Vedendo mettersi in viaggio la sua unica famiglia, Ningyo non può fare a meno di sentirsi sola, proprio come quando da attendeva la madre con le chiavi di casa in tasca. Questo sentimento trasforma completamente la sua normalità: gli spazi della casa, che aveva sempre considerato angusti, diventano ora fin troppo grandi. Le stanze si riempiono di vuoto e di silenzio, che vanno riempiti senza l’aiuto di nessuno. La vita si stende davanti a lei, completamente dipendente dalle sue azioni, e a Ningyo quasi manca la forza di guardarla a dirimpetto.
Nel proseguio della sua routine avviene un incontro che pare quasi predestinato – e che forse in un certo senso lo è: una sera, mentre si fa strada tra una moltitudine di persone, Ningyo prova una sensazione così forte da portarla a voltarsi verso colui che le sta accanto. È proprio così che incontra Arashi, ragazzo cresciuto con il padre di lei, ma con il quale non ha alcun legame di sangue. Man mano che passano le giornate, tra i due sboccia un sentimento d’amore che penetra lentamente sotto la pelle della protagonista. Non si tratta di un affetto impetuoso, ma piuttosto di un’emozione che dona tranquillità, proprio come lo stendersi sul fondo del mare e abbandonarsi alla sua quiete. La connessione con Arashi si fa sponda sicura nella vita frenetica e complessa che la protagonista sta affrontando, e la aiuta a proiettarsi con più consapevolezza nel futuro, dando forma ai contorni smussati del domani.
Segue Santuario, racconto dall’atmosfera affine che ci apre una finestra su ciò che può essere la vita dopo una perdita. Tomoaki, oppresso da una perenne stanchezza, decide di fare un viaggio per allontanarsi da tutto e da tutti. Una sera, mentre sta passeggiando, nota una donna piangere sulla spiaggia; dopo averla vista anche il giorno dopo, e quello dopo ancora, decide infine di parlarle. Kaoru si strugge per qualcosa di cui lui non è ancora a conoscenza, ma che sente assomigliare al dolore che sta provando lui stesso. Una volta tornato a Tōkyō, la incontrerà ancora, e la loro confidenza gli sarà di consolazione e di supporto nell’elaborazione dei suoi sentimenti ingarbugliati.
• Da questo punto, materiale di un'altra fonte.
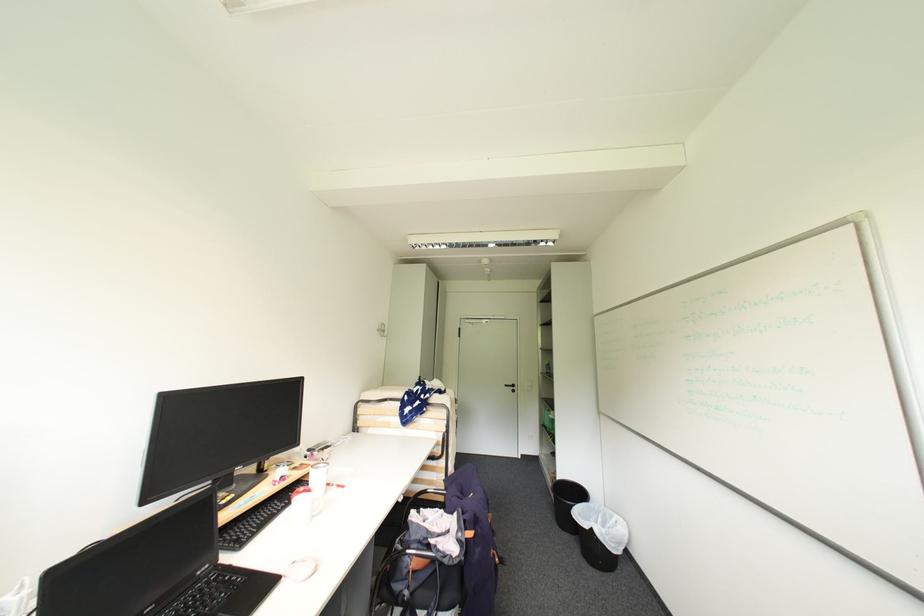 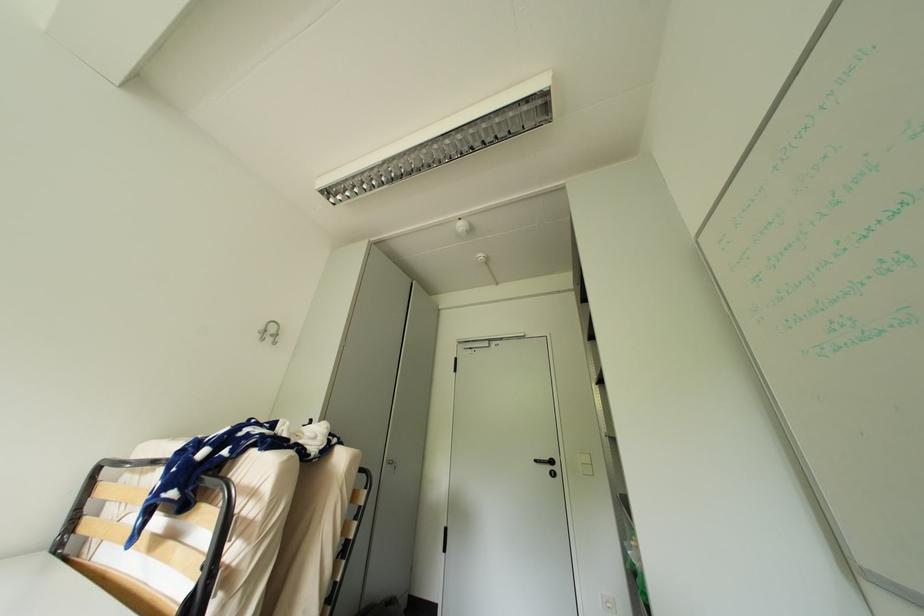 Which direction would the cameraman need to move to produce the second image?

The cameraman walked toward right, forward. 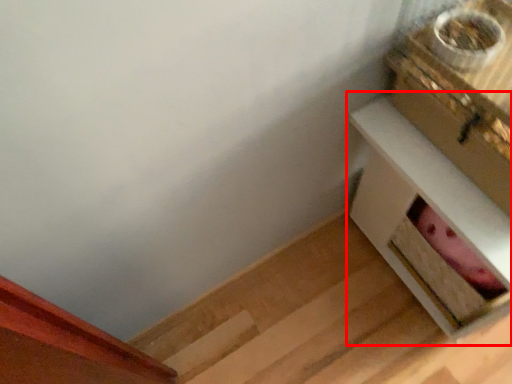 Question: Observing the image, what is the correct spatial positioning of table (annotated by the red box) in reference to box?

Choices:
 (A) left
 (B) right

Answer: (B) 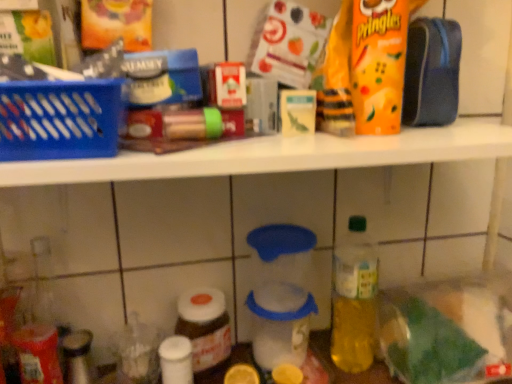 Question: From a real-world perspective, does transparent plastic container at center sit lower than yellow matte lemon at lower center, which is counted as the second lemon, starting from the left?

Choices:
 (A) no
 (B) yes

Answer: (A)

Question: Does transparent plastic container at center appear on the right side of yellow matte lemon at lower center, which is counted as the second lemon, starting from the left?

Choices:
 (A) no
 (B) yes

Answer: (A)

Question: Is transparent plastic container at center oriented towards yellow matte lemon at lower center, which is counted as the second lemon, starting from the left?

Choices:
 (A) no
 (B) yes

Answer: (B)

Question: Can you confirm if transparent plastic container at center is shorter than yellow matte lemon at lower center, which is counted as the second lemon, starting from the left?

Choices:
 (A) no
 (B) yes

Answer: (A)

Question: Is transparent plastic container at center located outside yellow matte lemon at lower center, the 1th lemon positioned from the right?

Choices:
 (A) no
 (B) yes

Answer: (B)

Question: Is transparent plastic container at center turned away from yellow matte lemon at lower center, the 1th lemon positioned from the right?

Choices:
 (A) no
 (B) yes

Answer: (A)

Question: Can you confirm if green plastic bottle at center-right, positioned as the 3th bottle in left-to-right order, is positioned to the right of transparent plastic container at center?

Choices:
 (A) yes
 (B) no

Answer: (A)

Question: Can transparent plastic container at center be found inside green plastic bottle at center-right, which appears as the 1th bottle when viewed from the right?

Choices:
 (A) no
 (B) yes

Answer: (A)

Question: Is there a large distance between green plastic bottle at center-right, positioned as the 3th bottle in left-to-right order, and transparent plastic container at center?

Choices:
 (A) yes
 (B) no

Answer: (B)

Question: Does green plastic bottle at center-right, positioned as the 3th bottle in left-to-right order, touch transparent plastic container at center?

Choices:
 (A) no
 (B) yes

Answer: (A)

Question: Could you tell me if green plastic bottle at center-right, which appears as the 1th bottle when viewed from the right, is facing transparent plastic container at center?

Choices:
 (A) no
 (B) yes

Answer: (A)

Question: From the image's perspective, is green plastic bottle at center-right, which appears as the 1th bottle when viewed from the right, above transparent plastic container at center?

Choices:
 (A) no
 (B) yes

Answer: (B)

Question: Is yellow matte lemon at lower center, which is counted as the second lemon, starting from the left, directly adjacent to orange matte pringles at upper right?

Choices:
 (A) no
 (B) yes

Answer: (A) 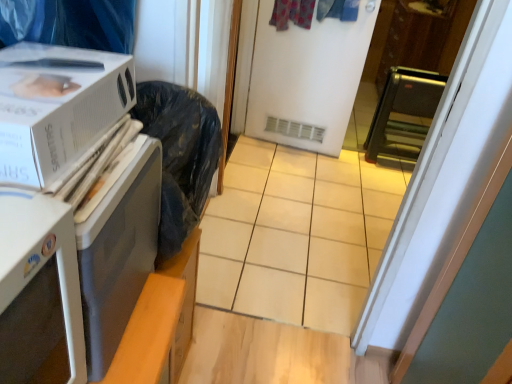 Question: Can you confirm if white matte screen door at center is taller than white plastic microwave at left, the first appliance ordered from the bottom?

Choices:
 (A) yes
 (B) no

Answer: (A)

Question: From the image's perspective, is white matte screen door at center under white plastic microwave at left, the first appliance ordered from the bottom?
La penna di Yoshimoto Banana, che per quest’opera si ispira alla tradizione degli shōjo manga, ci porta due racconti caratterizzati da una penetrante delicatezza e da tematiche affini: il sentimento di affetto, la solitudine, la lontananza dai propri cari e la ricerca di chiarezza e significato. Amore e dolore convivono nelle vite dei protagonisti che, disorientati nella realtà senza bussola che è quella della giovinezza, fanno del loro meglio per trovare la strada che li porterà al domani.